Although Valve initially declined to resolve the vulnerability, Kravets’ public disclosure of the zero-day prompted the company to issue a fix on August 9 (“Fixed privilege escalation exploit using symbolic links in Windows registry”).
That’s not all. Kravets, who got barred from the HackerOne bug-bounty platform following the public disclosure, ended up finding a second privilege escalation flaw that allows malicious apps to gain admin rights through the Steam app.
Unlike the previous flaw — which used symbolic links (i.e. file shortcuts) to cause the device to launch a program with full privileges — the second zero-day stems from leveraging its admin permissions to make changes to the Steam installation folder structure and injecting a malicious executable.

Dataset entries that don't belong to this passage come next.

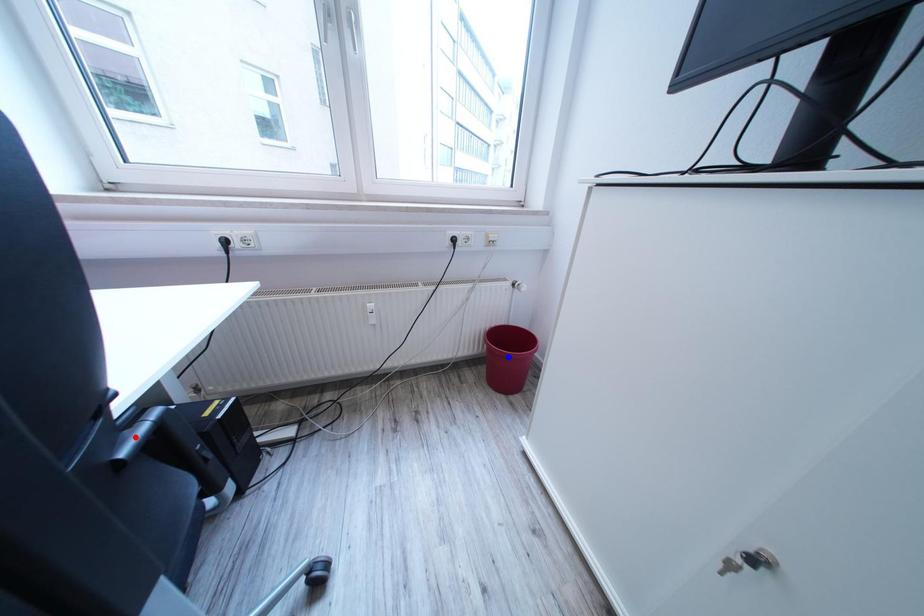 Question: Which of the two points in the image is closer to the camera?

Choices:
 (A) Blue point is closer.
 (B) Red point is closer.

Answer: (B) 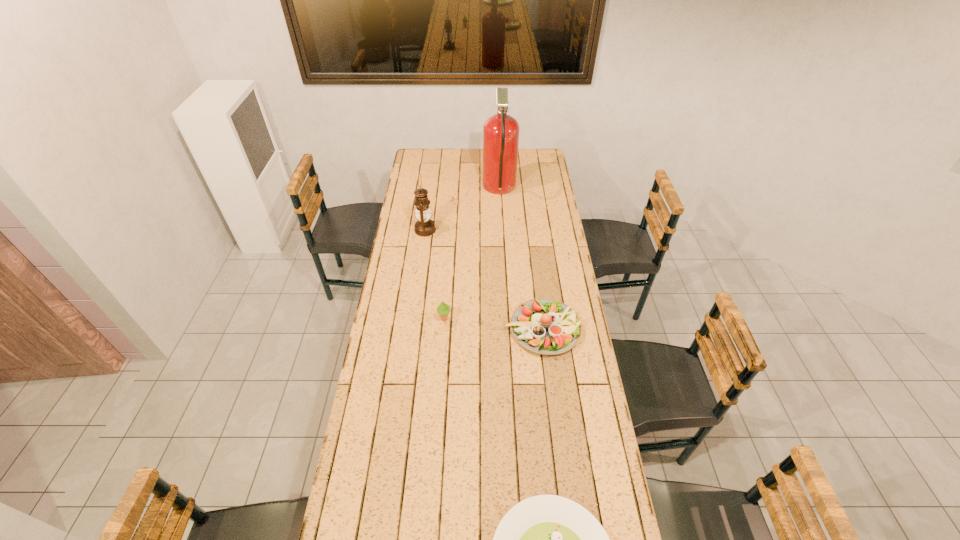 Locate an element on the screen. The height and width of the screenshot is (540, 960). empty location between the fire extinguisher and the fourth tallest object is located at coordinates (521, 259).

Find the location of `vacant area that lies between the farthest object and the farther salad plate`. vacant area that lies between the farthest object and the farther salad plate is located at coordinates 521,259.

Identify which object is located as the fourth nearest to the second tallest object. Please provide its 2D coordinates. Your answer should be formatted as a tuple, i.e. [(x, y)], where the tuple contains the x and y coordinates of a point satisfying the conditions above.

[(546, 539)]

I want to click on object that is the closest one to the taller salad plate, so click(x=443, y=309).

Find the location of a particular element. free location that satisfies the following two spatial constraints: 1. with the handle and nozzle on the tallest object; 2. on the left side of the taller salad plate is located at coordinates (507, 329).

Where is `blank area in the image that satisfies the following two spatial constraints: 1. on the front side of the second object from left to right; 2. on the right side of the farther salad plate`? blank area in the image that satisfies the following two spatial constraints: 1. on the front side of the second object from left to right; 2. on the right side of the farther salad plate is located at coordinates (444, 329).

This screenshot has width=960, height=540. I want to click on free location that satisfies the following two spatial constraints: 1. with the handle and nozzle on the tallest object; 2. on the front side of the second tallest object, so click(502, 230).

Where is `vacant position in the image that satisfies the following two spatial constraints: 1. on the front side of the second object from left to right; 2. on the right side of the leftmost object`? Image resolution: width=960 pixels, height=540 pixels. vacant position in the image that satisfies the following two spatial constraints: 1. on the front side of the second object from left to right; 2. on the right side of the leftmost object is located at coordinates (413, 319).

This screenshot has height=540, width=960. What are the coordinates of `free location that satisfies the following two spatial constraints: 1. with the handle and nozzle on the fourth tallest object; 2. on the left side of the tallest object` in the screenshot? It's located at (507, 329).

Where is `vacant region that satisfies the following two spatial constraints: 1. on the front side of the icecream; 2. on the left side of the farther salad plate`? This screenshot has height=540, width=960. vacant region that satisfies the following two spatial constraints: 1. on the front side of the icecream; 2. on the left side of the farther salad plate is located at coordinates (444, 329). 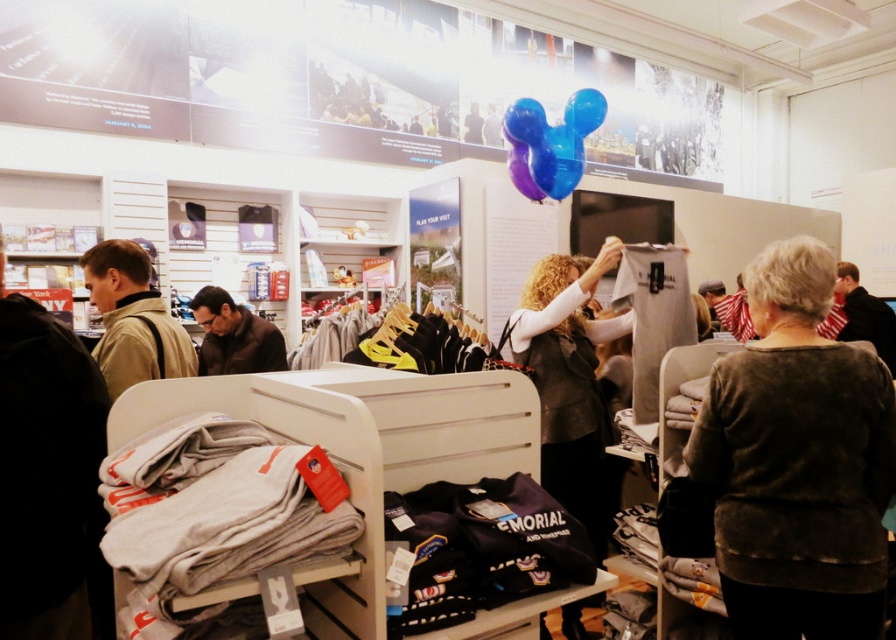 You are standing in the souvenir shop and need to grab the tan fabric jacket at left and the translucent blue balloon at upper center. If you can only reach items within 8 feet, can you reach both without moving?

The tan fabric jacket at left is 7.89 feet away from the translucent blue balloon at upper center. Since the distance between them is less than 8 feet, you can reach both items without moving. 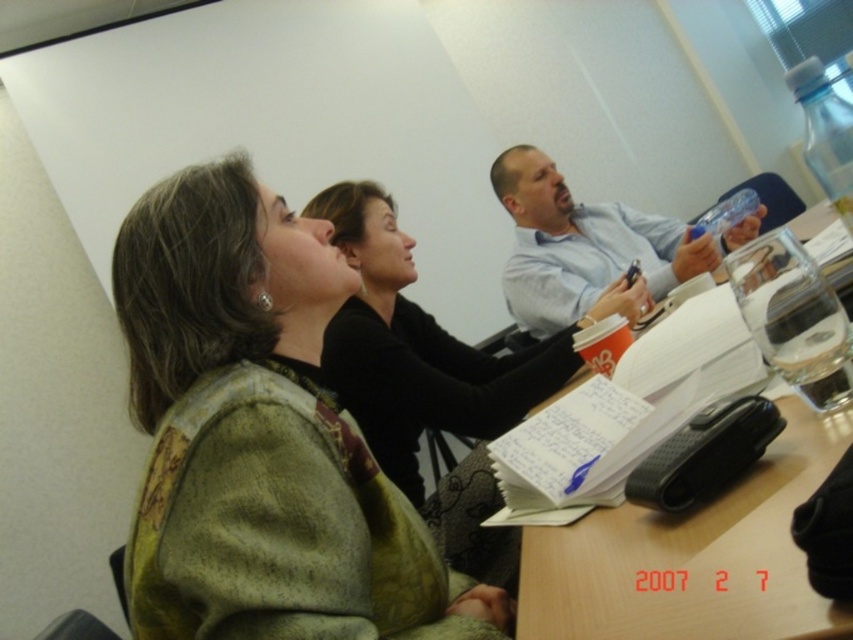 Question: Among these objects, which one is farthest from the camera?

Choices:
 (A) wooden table at center
 (B) blue shirt at upper center
 (C) green textured sweater at center

Answer: (B)

Question: Can you confirm if green textured sweater at center is positioned above blue shirt at upper center?

Choices:
 (A) no
 (B) yes

Answer: (A)

Question: Does green textured sweater at center have a smaller size compared to blue shirt at upper center?

Choices:
 (A) yes
 (B) no

Answer: (A)

Question: Which point is farther to the camera?

Choices:
 (A) (194, 592)
 (B) (686, 586)

Answer: (A)

Question: Is wooden table at center wider than blue shirt at upper center?

Choices:
 (A) yes
 (B) no

Answer: (B)

Question: Which point is closer to the camera?

Choices:
 (A) wooden table at center
 (B) green textured sweater at center

Answer: (A) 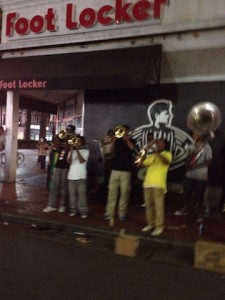 Where is `white pillar`? Image resolution: width=225 pixels, height=300 pixels. white pillar is located at coordinates (13, 126). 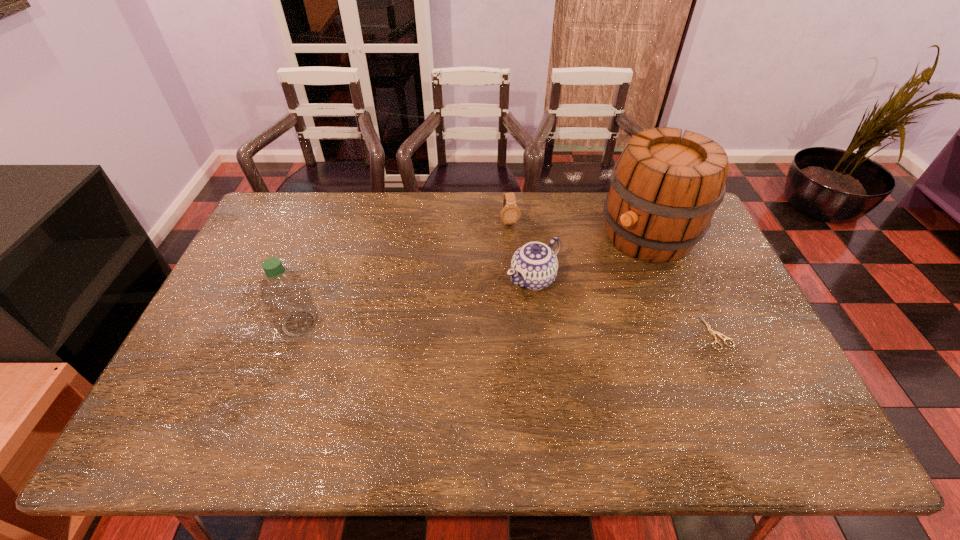 This screenshot has height=540, width=960. What are the coordinates of `free space located at the spout of the third shortest object` in the screenshot? It's located at (409, 372).

Find the location of a particular element. Image resolution: width=960 pixels, height=540 pixels. vacant region located 0.290m on the face of the watch is located at coordinates (527, 292).

What are the coordinates of `vacant space situated 0.290m on the face of the watch` in the screenshot? It's located at 527,292.

Identify the location of vacant space located 0.340m on the face of the watch. (530, 304).

The height and width of the screenshot is (540, 960). What are the coordinates of `vacant space located on the side of the tallest object where the spigot is located` in the screenshot? It's located at (539, 319).

You are a GUI agent. You are given a task and a screenshot of the screen. Output one action in this format:
    pyautogui.click(x=<x>, y=<y>)
    Task: Click on the vacant area located on the side of the tallest object where the spigot is located
    The image size is (960, 540).
    Given the screenshot: What is the action you would take?
    pyautogui.click(x=570, y=295)

At what (x,y) coordinates should I click in order to perform the action: click on vacant area located on the side of the tallest object where the spigot is located. Please return your answer as a coordinate pair (x, y). Looking at the image, I should click on (575, 292).

Find the location of a particular element. The image size is (960, 540). watch that is at the far edge is located at coordinates (510, 213).

The height and width of the screenshot is (540, 960). I want to click on cider that is at the far edge, so click(x=664, y=190).

In order to click on shears positioned at the right edge in this screenshot , I will do `click(709, 329)`.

Given Valve’s botched Steam update and the company’s indifferent attitude to privilege escalation vulnerabilites, it will be interesting to see if it fixes them for real this time around.
“It is rather ironic that a launcher, which is actually designed to run third-party programs on your computer, allows them to silently get a maximum of privileges,” Kravets noted. “Are you sure that a free game made of garbage by an unknown developer will behave honestly?”